Chemical processes use more copper nanoparticles than stars in the sky – but what is their optimal size?

Copper particles just a few nanometres in diameter are an extremely important component in catalysts for chemical processes. These processes require immense quantities of these copper nanoparticles – more than the number of stars in the sky. It is thus vital that the raw materials are used as efficiently as possible. So the question for researchers is how big these particles should be in order to function optimally. Researchers at Utrecht University have recently been the first to successfully determine the ideal size experimentally. The results will be published in an article in Nature Communications on 5 October.

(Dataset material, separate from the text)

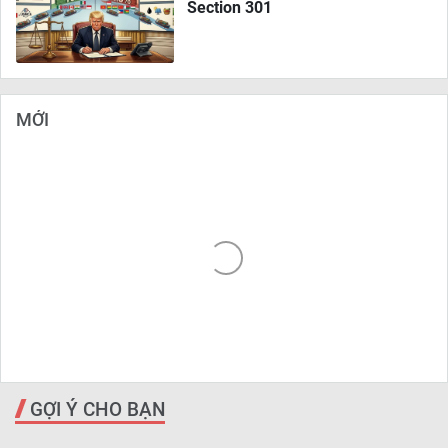
Section 301
MỚI
GỢI Ý CHO BẠN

For decades, scientists have conducted a heated debate about the optimal size of copper nanoparticles. This discussion is important from both a theoretical and a practical perspective. Theoretical calculations predict that the dimensions of the particles would have consequences for the activity of the copper catalysts. However, until now, no one has been able to prove experimentally that this is the case under industrial conditions of high pressure and high temperature. For the first time, researchers at Utrecht University have succeeded in varying the size of particles of copper and copper-zinc from two to 10 nanometres, and to study these particles under conditions of 40 bar and 260 degrees Celsius. In so doing, they discovered that the activity decreased in particles smaller than eight nanometres.

Corners, edges and surfaces

The article's first author, Roy van den Berg, has since earned his Ph.D. and now works in Denmark at one of the largest producers of copper catalysts. "Smaller particles are often more active due to their relatively high density of corners and edges, but we discovered that this is not the case in this instance," he says. "This indicates that it is essential for copper particles to have terraces in addition to corners and edges."

Methanol production

Van den Berg's supervisors Prof. Krijn de Jong and Prof. Petra de Jongh explain: "From a scientific perspective, this result is very interesting in that it gives us deeper insight into the optimal structure of the catalyst." One use for these copper nanoparticles is the manufacture of methanol, with an annual global production of approximately 65 million tonnes per year, or almost 10 kilos per person per year. "The production of methanol is increasing dramatically, in part because it offers more sustainable routes for the production of building blocks for the chemical industry. Our insights will help in the design of the active and stable catalysts that are needed in this process," according to the supervisors.